▸ **Problem description**
In the answer, give the entries below exactly, from the first line through the line with "tư vào thực", with every picture omitted.

▸ **Records shown**

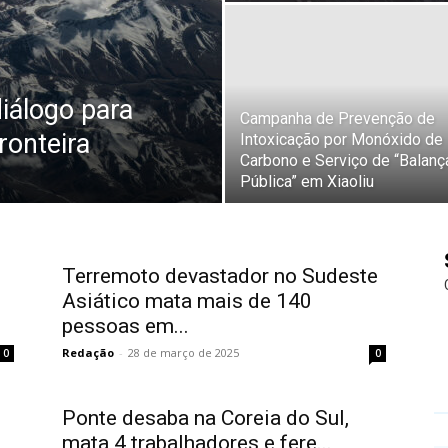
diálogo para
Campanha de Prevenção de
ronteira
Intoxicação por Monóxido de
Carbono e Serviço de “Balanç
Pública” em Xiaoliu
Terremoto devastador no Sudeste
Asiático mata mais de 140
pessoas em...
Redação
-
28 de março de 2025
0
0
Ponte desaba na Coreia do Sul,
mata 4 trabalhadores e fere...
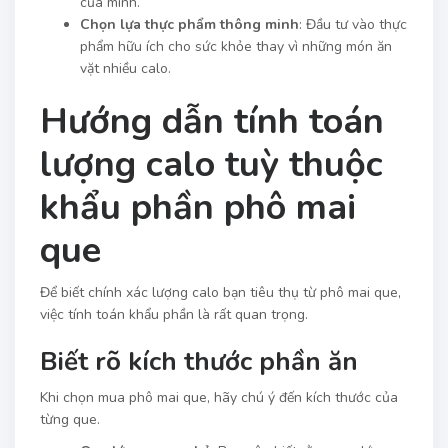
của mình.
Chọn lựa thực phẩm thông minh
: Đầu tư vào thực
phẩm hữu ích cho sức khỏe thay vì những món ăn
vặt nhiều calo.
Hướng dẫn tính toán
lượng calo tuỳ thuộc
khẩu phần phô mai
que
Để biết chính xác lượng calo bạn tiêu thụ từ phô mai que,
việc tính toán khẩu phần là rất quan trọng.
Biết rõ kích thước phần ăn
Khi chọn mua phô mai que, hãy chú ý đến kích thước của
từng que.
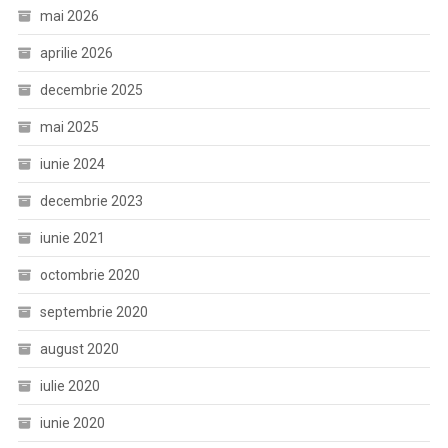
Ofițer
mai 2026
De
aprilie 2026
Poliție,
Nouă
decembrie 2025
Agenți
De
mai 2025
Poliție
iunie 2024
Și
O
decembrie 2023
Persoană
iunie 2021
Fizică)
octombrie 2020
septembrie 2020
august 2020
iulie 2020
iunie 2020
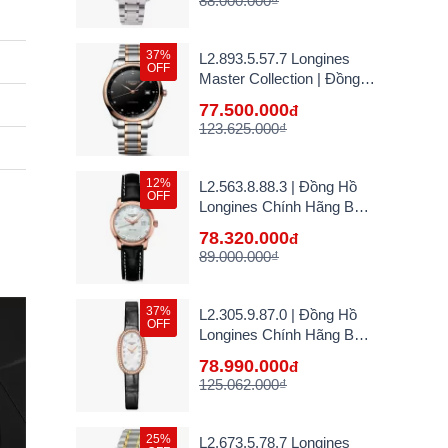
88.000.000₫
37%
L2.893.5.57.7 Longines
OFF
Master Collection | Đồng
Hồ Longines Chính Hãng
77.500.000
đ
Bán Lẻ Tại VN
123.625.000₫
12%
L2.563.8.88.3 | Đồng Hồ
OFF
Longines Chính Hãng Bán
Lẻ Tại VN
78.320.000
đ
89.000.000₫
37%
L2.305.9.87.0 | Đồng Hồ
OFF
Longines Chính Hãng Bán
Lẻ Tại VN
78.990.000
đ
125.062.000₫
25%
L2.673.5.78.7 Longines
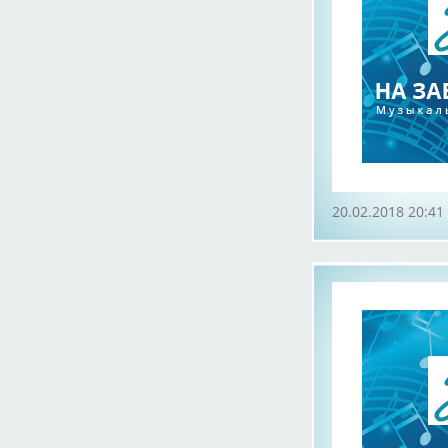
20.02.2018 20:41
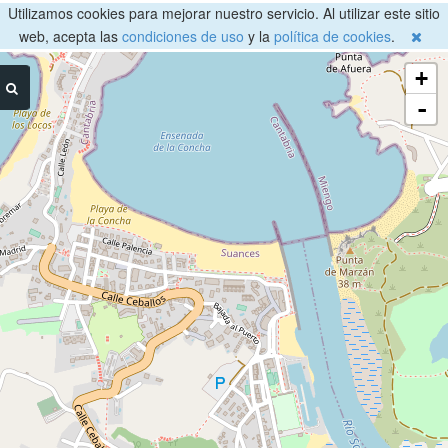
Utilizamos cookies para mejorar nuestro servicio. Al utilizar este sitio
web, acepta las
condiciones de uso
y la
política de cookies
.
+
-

▸ **Result**
diálogo para
Campanha de Prevenção de
ronteira
Intoxicação por Monóxido de
Carbono e Serviço de “Balanç
Pública” em Xiaoliu
Terremoto devastador no Sudeste
Asiático mata mais de 140
pessoas em...
Redação
-
28 de março de 2025
0
0
Ponte desaba na Coreia do Sul,
mata 4 trabalhadores e fere...
của mình.
Chọn lựa thực phẩm thông minh
: Đầu tư vào thực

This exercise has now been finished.